It's been a weak year for my overnites in the Apostles this year. Circumstances have conspired to leave me with only two nights of camping in the park this season but we have a permit for the end of August after two weekends of non kayak activity. Last week however, I received a call from a fellow blogger (you need to get that thing going again MsK!) at the NPS informing me that Manitou Island.....the entire island......was once again closed due to bear activity.
Cohort and fellow co-conspirator, RonO, just got back from a month long working vacation in Alaska. He was wrenching on aircraft for a company that offered bear watching tours in Lake Clark and Katmai National Parks. These are not the stunted Stockton Island black bears, these guys are big grizzlies. Even grizzlies with cubs as you can see from the photo. If folks can fly in and take pictures of these notoriously unpredictable bears, why does an entire island need to be closed because of one punk black bear? Don't airplane motors and camera clicking tourists disturb the natural zen-like state of these wild bears? What if a bear had simply 'had it' and attacked the awed photographers? Aren't the park officials afraid someone will get hurt? What about the children!!??
Seriously, as I've written before, it has to be tough to be the park service with the gamut of regulations and nut cases they have to deal with. I'm not a big fan of the wilderness designation because I don't think its been wilderness since the Anishnabe first settled there hundreds of years ago. All the Wilderness Act seems to do is further tie the hands of those in charge of managing the area but I'm getting a bit off topic. Lets zoom back into this renegade bear on Manitou. Camper stupidity is likely what got him used to people but maybe not. Like people, this could be the psychopath bear. I'm sure some of you are thinking 'the bear was there first'. No, he likely swam out there or walked out on the ice and what the hell difference does that make anyway? I know there have been lots of bear visits to campsites this year and only a fraction of them have been reported. One friend had 5 visits in one night a couple weeks ago, and another group had to shoo the bear away a number of times, both on other islands. Is it good to report these encounters or will it only diminish the number of available campsites when the reported ones inevitably get closed? A couple years back a young grad student at UW came up with a model for estimating Wisconsin's bear population which showed that the bear population was double what the DNR had thought. DNR scientists reluctantly agreed that the model was correct. The bottom line is that we have plenty of bears. Plenty. Manitou Island is open to bear hunting and I offered to go out there with a bag of honey covered marshmallows and a .357 magnum but that was met with less than enthusiasm by MsK. Relocation? That just moves the problem to another area, a situation we had personal experience with when we found that our hunting camp was the 'bad bear' dumping spot for Bayfield county a few years back.

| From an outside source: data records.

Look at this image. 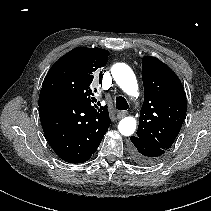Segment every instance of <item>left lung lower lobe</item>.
I'll return each mask as SVG.
<instances>
[{
    "instance_id": "left-lung-lower-lobe-1",
    "label": "left lung lower lobe",
    "mask_w": 211,
    "mask_h": 211,
    "mask_svg": "<svg viewBox=\"0 0 211 211\" xmlns=\"http://www.w3.org/2000/svg\"><path fill=\"white\" fill-rule=\"evenodd\" d=\"M130 140L131 157L139 165L155 164L165 153V150L154 147L137 136H132Z\"/></svg>"
}]
</instances>
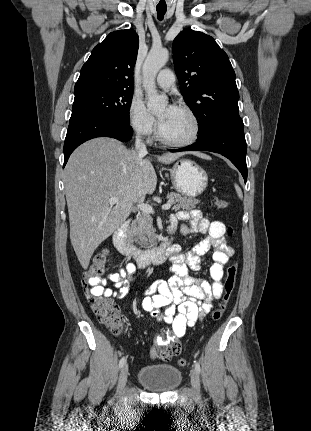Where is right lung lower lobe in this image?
<instances>
[{"mask_svg": "<svg viewBox=\"0 0 311 431\" xmlns=\"http://www.w3.org/2000/svg\"><path fill=\"white\" fill-rule=\"evenodd\" d=\"M133 130L129 121H119L109 117L87 116L69 123L64 142V166L71 153L82 143L96 137H112L122 142L132 138Z\"/></svg>", "mask_w": 311, "mask_h": 431, "instance_id": "right-lung-lower-lobe-1", "label": "right lung lower lobe"}]
</instances>
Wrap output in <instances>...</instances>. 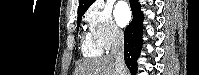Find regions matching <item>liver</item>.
<instances>
[{"instance_id":"1","label":"liver","mask_w":199,"mask_h":75,"mask_svg":"<svg viewBox=\"0 0 199 75\" xmlns=\"http://www.w3.org/2000/svg\"><path fill=\"white\" fill-rule=\"evenodd\" d=\"M74 75H116L115 60L111 55L85 60L78 66Z\"/></svg>"}]
</instances>
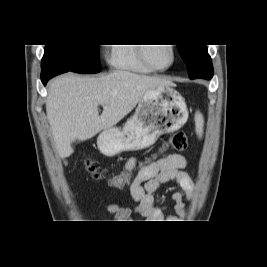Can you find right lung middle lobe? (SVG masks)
<instances>
[{"label":"right lung middle lobe","instance_id":"right-lung-middle-lobe-1","mask_svg":"<svg viewBox=\"0 0 267 267\" xmlns=\"http://www.w3.org/2000/svg\"><path fill=\"white\" fill-rule=\"evenodd\" d=\"M99 45H46L41 68L58 67L76 73H98Z\"/></svg>","mask_w":267,"mask_h":267}]
</instances>
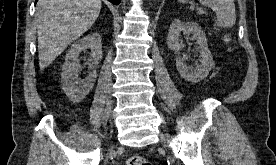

Maybe what we need is more 'bearmanship'. No1 son was in southwestern China a few years back and planned on climbing up a popular mountain in the area near the Vietnamese border. Chinese entrepaneurs at the base persuaded him that he needed to rent a monkey club from them since the monkeys along the way were bold food and pack snatchers. He did and, sure enough, monkeys needed to be clubbed. I would not advocate bear clubs however. The BearWhisperer, a buddy who tags and monitors black bears with the DNR, tells of a hundred pound yearling waking up and pretty much kicking his 6'1", 200# ass until his partner came over and helped subdue it. More bear interaction education, tighter control and watch over the food we bring out, bear spray, and maybe even a firecracker or two could help cut down on the problem. In this particular case, I'd encourage one of you northern Wisconsin bear hunters to seriously consider Manitou Island. You won't have to bait for weeks or deal with the mostly smelly and stupid bear dogs. Just head out in your fishing boat, throw out those honey glazed marshmallows and slam the bear box door a few times. I think its pretty much a sure thing.
Good luck campers and good luck NPS. When 'the public' runs the gamut from Naugahyde wearing PETA members to shifty bear dog runners in northeastern Wisconsin it would seem to be a problem with no solution, one that has the park service's hands tied. We need to collectively figure out this bear-human interaction since what we are doing now does not seem to be working.